馆选是取消了,本科没有庶吉士,但并不影响鼎甲三名进士入翰林院,先前杨慎征询过李廷相和丰熙等人的意见,让朱浩带一带这批新翰林,因为馆选取消,最后其实只有三名新人需要跟朱浩请教一下。
姚涞出身显贵,父亲姚镆乃兵部尚书,进翰林院当天,他作为今科,成为众多翰林关注的焦点,走到哪儿都有人打招呼。
王教则刚进入翰林院大门就被人叫走,不知干嘛去了。
只有徐阶,规规矩矩,一副腼腆的模样……作为江南出身的士子,徐阶长得唇红齿白,模样清秀,他个子不高,笑起来略显腼腆,加上一张娃娃脸,看上去就跟个害羞的大姑娘一般,走到哪儿都陪着笑脸,一副人畜无害的模样。
杨慎当着姚涞和徐阶的面,指着朱浩道:「这是上一科状元,朱敬道,以后你们有事尽管问他就好。」
……
……
状元姚涞中午要设宴款待同僚。
这一科没有庶吉士,上一科庶吉士留馆考试相应地延后三个月举行,也就是说,上一科庶吉士将会在入馆仅仅两年半时间,就要参加关系到他们是否能留在翰林院的决定性考试。
但至少现在他们还是翰林院的一员。
徐阶跟着朱浩来到编修房。
翰林院的编修很多,庶吉士留馆后都是先提拔为编修,因为翰林院中编修素来无定员,一个宽大的房间内,安排了几十张桌子,当然只有少数不作为办公桌使用。
朱浩给徐阶指了指提前为其安排好的座位。
「朱兄,不知以后我是否就在这儿办公?」
徐阶捉急地问了朱浩一句。
朱浩笑着道:「不知你此问题是何意?还有,你年级比我长,不如直呼我敬道,可好?」
「那怎么好意思?不管怎么说,您才是上司,在下初来乍到,不知该如何立身。」
徐阶是那种小心谨慎之人,颌下无须,典型的小白脸模样,突然间竟有些脸红,「在下的意思是问,以后朝廷交待下来的所有事情,都是在这间屋子里处置吗?会不会到旁的公事房办公?」
朱浩耐心解释:「不出意料的话,这就是你以后工作的地方。当下翰林院内目前做着紧之事,莫过于修撰《武宗实录》,文稿会分发给不同的人,我们这一科庶吉士尚未离开,你们这一科又没有甄选庶吉士,若是等三个月后留馆考试出结果,恐其中大部分人要离开,那时你就要忙碌起来了……现在倒还好,你可以先熟悉一下同僚以及工作环境,小心混日子就行。」
「混日子?」
徐阶显然不习惯朱浩的说话方式。
多年科举好不容易当官2,结果我进翰林院第一天,你就教我混日子?就这样还说以后有事情请教你?
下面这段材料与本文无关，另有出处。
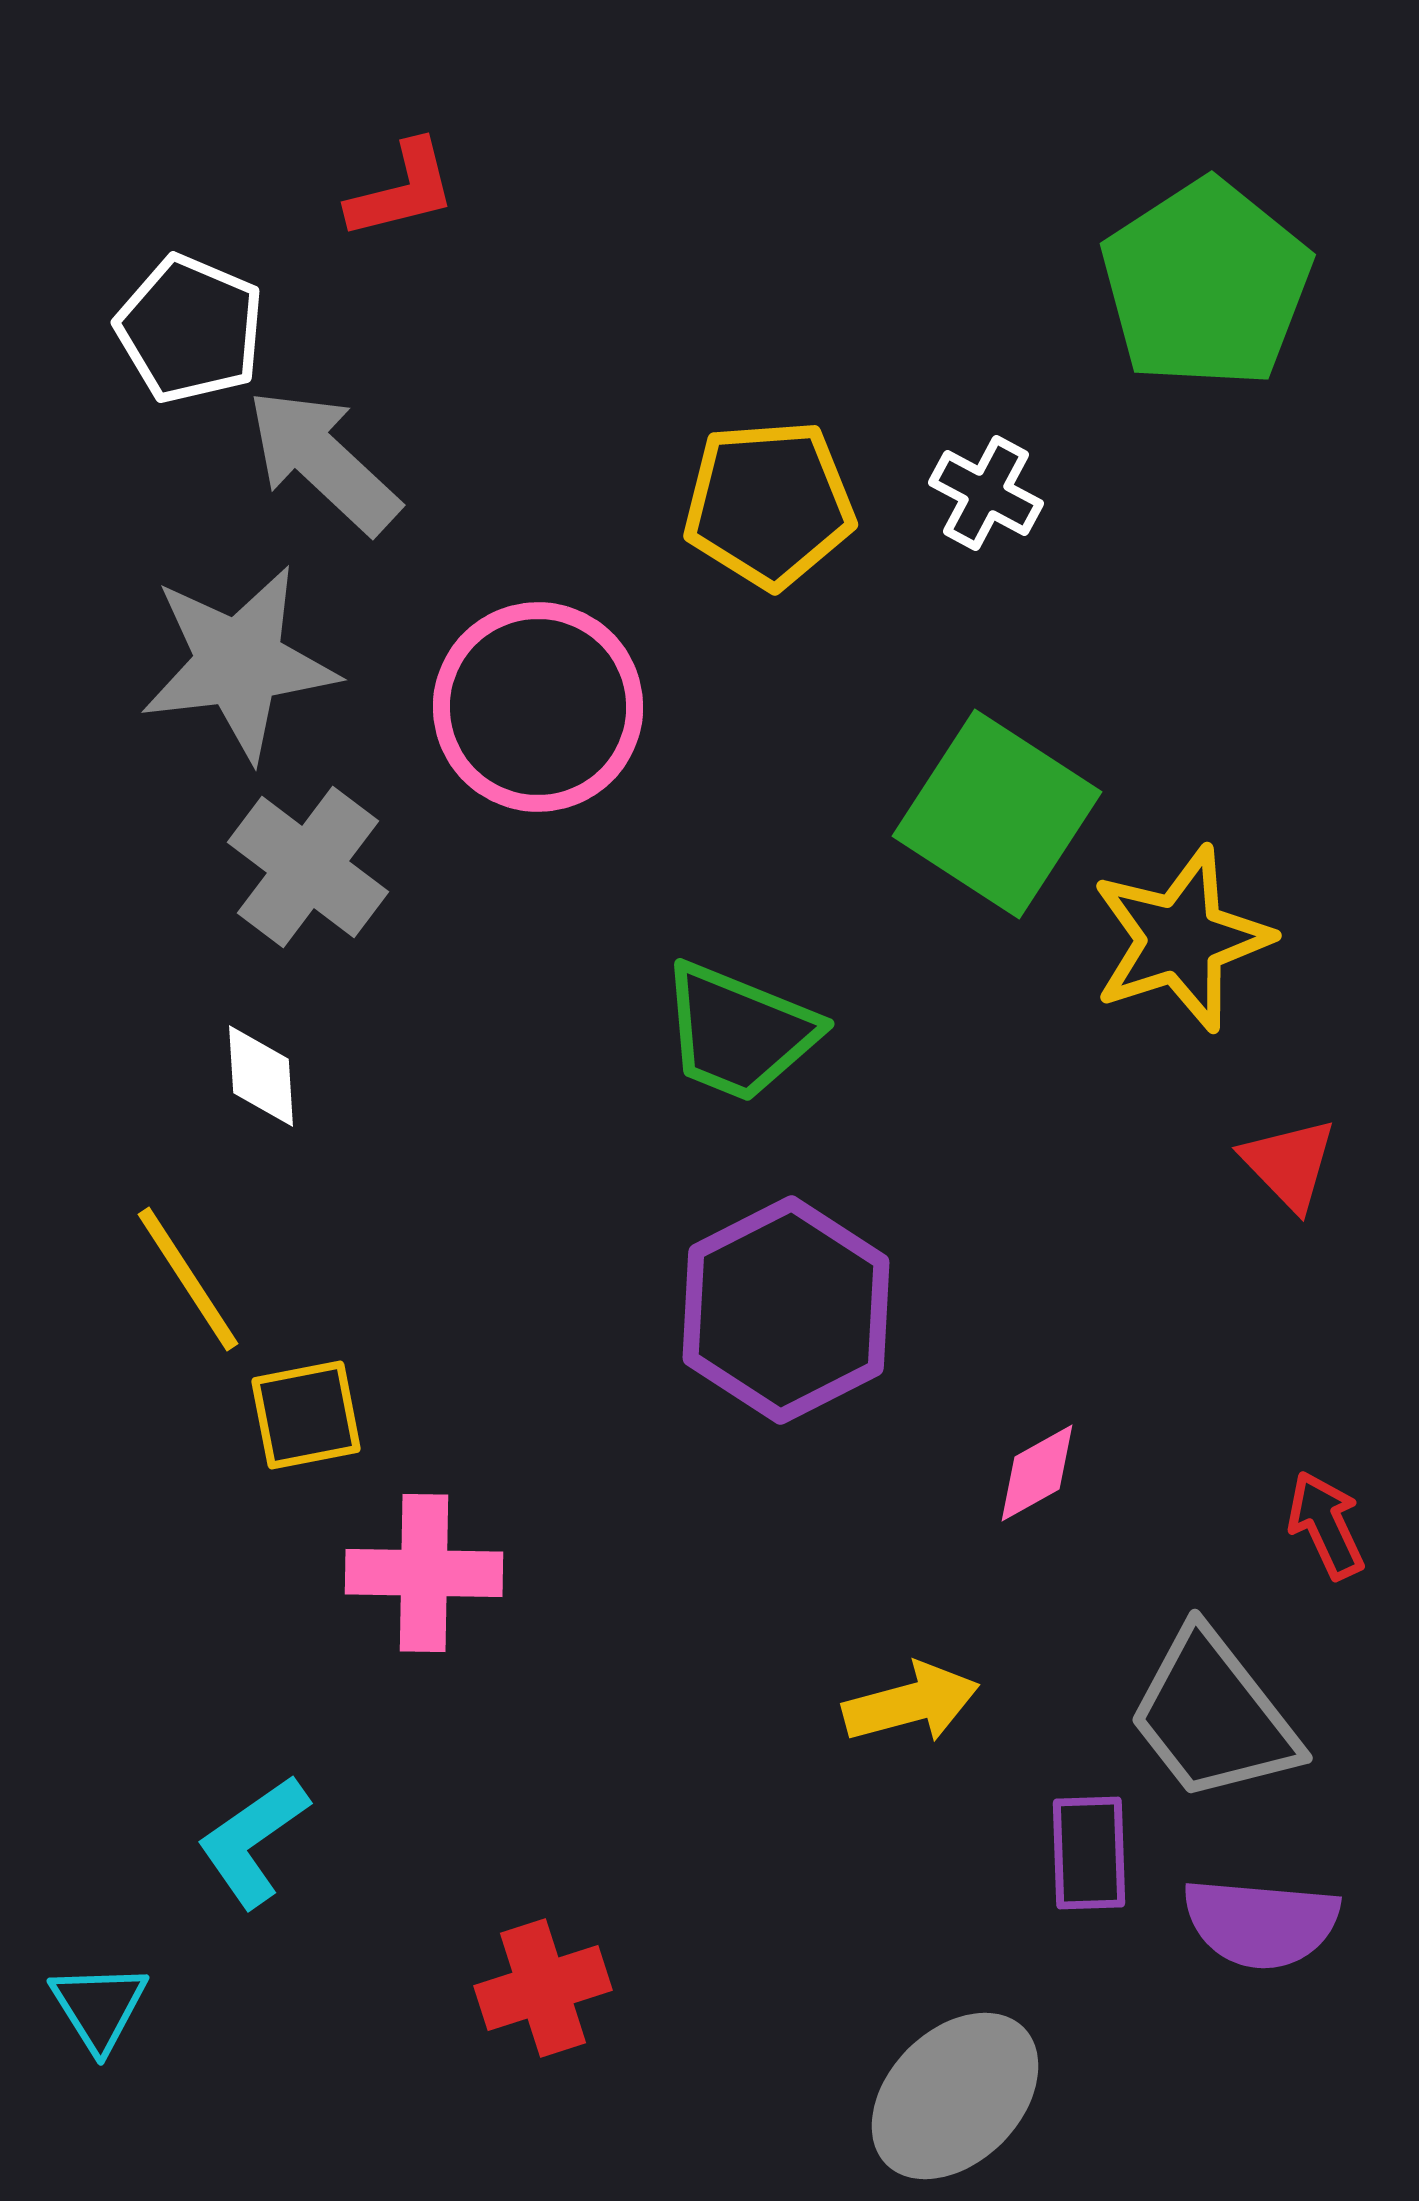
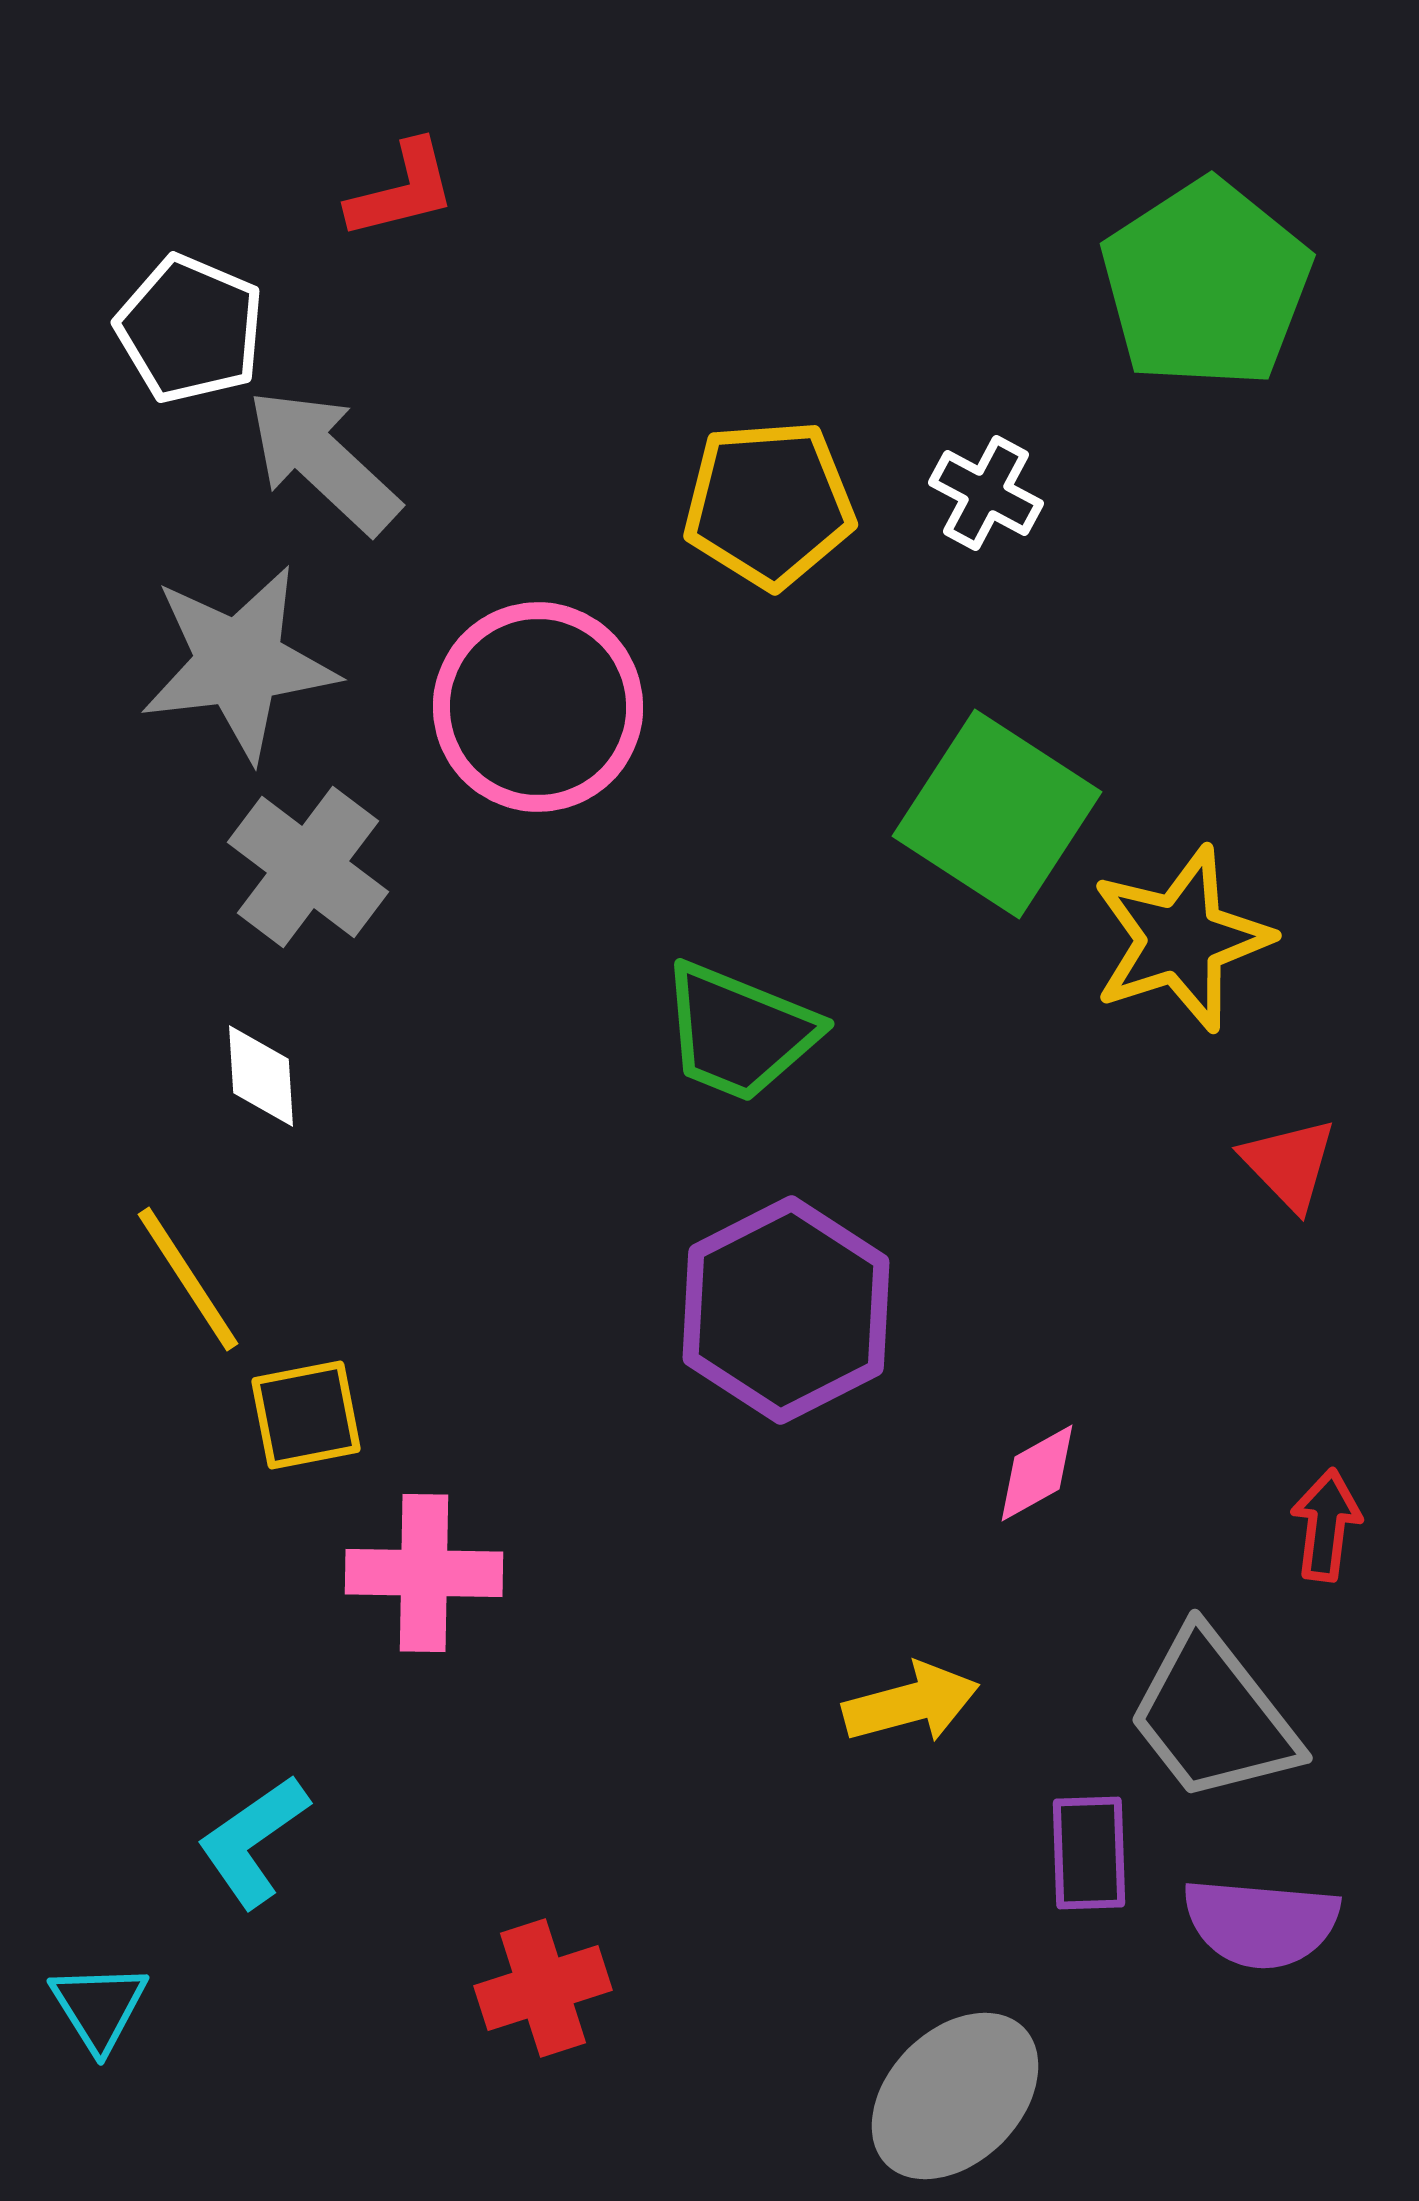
red arrow: rotated 32 degrees clockwise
朱浩哈哈大笑:「我这人说话不太好听,但事实就是这样,翰林院内事务的确不多,要是徐编修对公事很留心,不妨多做点,如此别人就可以少做些……大概就是这么个意思,其实就算不做事,也一样,因为修书不是一年两年就能完成,大家一起舒舒服服混日子,不是更惬意。」
「呵呵……」
徐阶虽然在笑,但笑容很尴尬。
跟朱浩第一次见面,心里边就对朱浩留下了不好的印象。
这都什么人啊?
十几岁考中状元,这是祖坟冒青烟啊,结果你跑翰林院混日子来了?还这么明目张胆跟外人说?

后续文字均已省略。